* Your assignment *
Using the listing below, return every line that includes "fraudulenta".

* Data to process *
+ + + +

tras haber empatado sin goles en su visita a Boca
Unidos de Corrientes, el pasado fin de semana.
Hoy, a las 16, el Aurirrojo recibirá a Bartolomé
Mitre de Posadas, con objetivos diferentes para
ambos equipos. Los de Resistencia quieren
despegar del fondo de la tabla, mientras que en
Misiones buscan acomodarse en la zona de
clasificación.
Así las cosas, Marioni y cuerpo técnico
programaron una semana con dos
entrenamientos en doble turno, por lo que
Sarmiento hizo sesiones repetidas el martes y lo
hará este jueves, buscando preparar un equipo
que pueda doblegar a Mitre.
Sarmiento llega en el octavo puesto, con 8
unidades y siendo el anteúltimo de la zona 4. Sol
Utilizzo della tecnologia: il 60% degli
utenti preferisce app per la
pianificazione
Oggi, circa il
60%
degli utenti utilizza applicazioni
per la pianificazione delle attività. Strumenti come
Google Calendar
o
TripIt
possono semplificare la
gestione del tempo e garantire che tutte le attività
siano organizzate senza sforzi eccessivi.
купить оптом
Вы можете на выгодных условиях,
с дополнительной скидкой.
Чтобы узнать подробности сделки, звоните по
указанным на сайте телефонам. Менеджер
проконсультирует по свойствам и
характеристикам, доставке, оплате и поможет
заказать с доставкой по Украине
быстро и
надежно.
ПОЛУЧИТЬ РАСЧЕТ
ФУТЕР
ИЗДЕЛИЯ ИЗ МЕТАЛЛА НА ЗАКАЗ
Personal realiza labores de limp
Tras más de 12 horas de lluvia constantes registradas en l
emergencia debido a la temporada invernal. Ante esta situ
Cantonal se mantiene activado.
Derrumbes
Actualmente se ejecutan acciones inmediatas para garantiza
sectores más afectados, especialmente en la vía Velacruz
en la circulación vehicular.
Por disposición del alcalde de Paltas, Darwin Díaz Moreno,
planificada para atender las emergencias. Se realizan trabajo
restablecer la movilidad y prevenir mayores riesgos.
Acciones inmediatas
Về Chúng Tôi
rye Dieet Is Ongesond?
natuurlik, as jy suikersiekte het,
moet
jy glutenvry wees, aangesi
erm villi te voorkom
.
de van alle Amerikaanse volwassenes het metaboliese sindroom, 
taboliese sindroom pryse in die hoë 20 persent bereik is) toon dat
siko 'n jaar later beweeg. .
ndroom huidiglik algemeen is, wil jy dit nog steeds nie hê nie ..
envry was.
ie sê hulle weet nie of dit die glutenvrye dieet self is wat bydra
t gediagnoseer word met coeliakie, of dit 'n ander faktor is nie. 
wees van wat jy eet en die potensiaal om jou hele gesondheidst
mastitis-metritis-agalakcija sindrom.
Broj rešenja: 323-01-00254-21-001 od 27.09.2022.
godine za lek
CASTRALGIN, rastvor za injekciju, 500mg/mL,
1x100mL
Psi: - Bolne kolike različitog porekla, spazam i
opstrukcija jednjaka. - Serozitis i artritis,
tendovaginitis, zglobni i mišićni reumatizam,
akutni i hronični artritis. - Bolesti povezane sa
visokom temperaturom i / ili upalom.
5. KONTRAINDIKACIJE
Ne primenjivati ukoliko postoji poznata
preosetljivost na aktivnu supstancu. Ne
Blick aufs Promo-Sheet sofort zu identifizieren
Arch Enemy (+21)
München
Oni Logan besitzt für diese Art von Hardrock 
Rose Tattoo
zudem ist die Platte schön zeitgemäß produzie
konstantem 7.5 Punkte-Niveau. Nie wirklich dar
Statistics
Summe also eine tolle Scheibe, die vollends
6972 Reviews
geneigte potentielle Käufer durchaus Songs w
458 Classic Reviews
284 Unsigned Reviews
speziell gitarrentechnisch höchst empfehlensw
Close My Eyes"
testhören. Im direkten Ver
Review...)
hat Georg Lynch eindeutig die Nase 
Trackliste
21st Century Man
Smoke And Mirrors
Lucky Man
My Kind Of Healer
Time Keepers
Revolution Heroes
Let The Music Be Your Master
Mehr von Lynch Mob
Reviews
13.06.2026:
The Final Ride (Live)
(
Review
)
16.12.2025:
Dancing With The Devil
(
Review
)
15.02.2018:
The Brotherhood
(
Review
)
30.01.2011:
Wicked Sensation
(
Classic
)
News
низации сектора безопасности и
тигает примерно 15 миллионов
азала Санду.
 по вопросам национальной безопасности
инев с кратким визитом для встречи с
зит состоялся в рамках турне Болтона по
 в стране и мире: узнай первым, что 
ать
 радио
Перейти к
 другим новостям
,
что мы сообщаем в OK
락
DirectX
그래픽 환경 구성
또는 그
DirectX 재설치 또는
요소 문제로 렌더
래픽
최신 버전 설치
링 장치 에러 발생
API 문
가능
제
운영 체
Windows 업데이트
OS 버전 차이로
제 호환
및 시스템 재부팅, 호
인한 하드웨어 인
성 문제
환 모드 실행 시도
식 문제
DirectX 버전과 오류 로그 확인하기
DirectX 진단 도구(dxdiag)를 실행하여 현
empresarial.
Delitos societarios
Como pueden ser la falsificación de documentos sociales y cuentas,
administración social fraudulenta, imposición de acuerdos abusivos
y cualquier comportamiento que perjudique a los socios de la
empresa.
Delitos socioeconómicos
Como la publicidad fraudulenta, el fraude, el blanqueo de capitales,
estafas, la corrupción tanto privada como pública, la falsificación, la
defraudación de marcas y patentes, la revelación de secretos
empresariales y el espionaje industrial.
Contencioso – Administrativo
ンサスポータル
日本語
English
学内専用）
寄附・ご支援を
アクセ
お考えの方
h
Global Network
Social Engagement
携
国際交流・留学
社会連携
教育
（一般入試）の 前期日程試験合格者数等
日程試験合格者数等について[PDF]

+ + + +

* Exercise result *
administración social fraudulenta, imposición de acuerdos abusivos
Como la publicidad fraudulenta, el fraude, el blanqueo de capitales,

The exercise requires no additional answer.